Hence, the IAEA needed authority to conduct unannounced inspections at suspect – but undeclared – sites as well. The additional authority was to be provided by an Additional Protocol to the existing IAEA-NPT Safeguards Agreement.

So, when Bush took office, Iraq and North Korea were already subject to what amounted to an Additional Protocol and Iran had agreed to negotiate one with the IAEA.

Well, that presented a problem.

You see, for a least a decade, the neo-crazies had wanted to inflict regime change on oil-rich Iran and Iraq, as well as a few oil-poor countries, such as North Korea. But public opinion polls told them they wouldn’t be allowed to invade a country unless the American electorate could be convinced that the country to be invaded was on the verge of providing nukes to terrorists for use against Americans.

Well, according to Bush, getting Congress to vote for Operation Bait & Switch back in October of 2002 was easy.
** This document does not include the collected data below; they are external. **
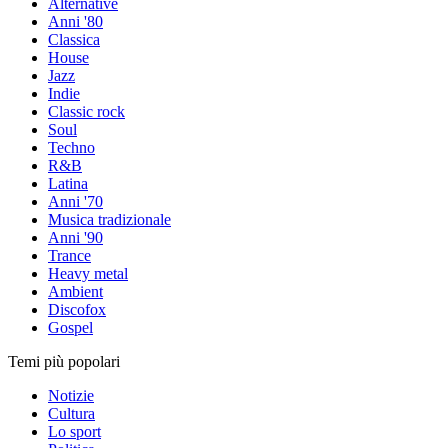
Alternative
Anni '80
Classica
House
Jazz
Indie
Classic rock
Soul
Techno
R&B
Latina
Anni '70
Musica tradizionale
Anni '90
Trance
Heavy metal
Ambient
Discofox
Gospel
Temi più popolari
Notizie
Cultura
Lo sport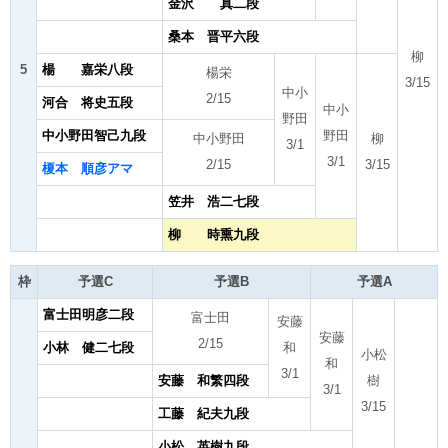
金沢 真二段
桑本 晋平六段
柳
5
楊 嘉栄八段
楊栄
3/15
中小
2/15
河合 将史五段
中小
野田
中小野田智己九段
野田
中小野田
柳
3/1
3/1
2/15
3/15
榎本 順彦アマ
笠井 浩二七段
柳 時熏九段
枠
予選C
予選B
予選A
富士田明彦二段
富士田
安藤
安藤
2/15
小林 健二七段
和
小松
和
3/1
安藤 和繁四段
樹
3/1
3/15
工藤 紀夫九段
小松 英樹九段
After all, Congress only authorized him to go to war as a last resort, if the threat to America was imminent and all diplomatic efforts had failed to remove the threat.

However, getting you to believe that Saddam Hussein would have nukes within a few months that he intended to give to al-Qaeda turned out to be "hard work." Especially since IAEA Director General ElBaradei reported to the UN Security Council just days before Bush launched Operation Bait & Switch that: “As of 17 March 2003, the IAEA had found no evidence or plausible indication of the revival of a nuclear weapons program in Iraq.”

But even Bush couldn’t have baited you with a nonexistent nuke terrorist threat without the coordinated assistance of a host of neo-crazies – in and out of government – and their media sycophants.

However, Bush now has a problem. How to convince you that the invasion and occupation of Iran is necessary? That Iran is on the verge of providing nukes to terrorists for use against you?

Well, by continuing to insist right through the election that Saddam Hussein was on the verge of providing nukes to al-Qaeda for use against you. Surely you’re not going to take the word of Mohamed ElBaradei, or Scott Ritter, or David Kay, or Charles Duelfer that he wasn’t.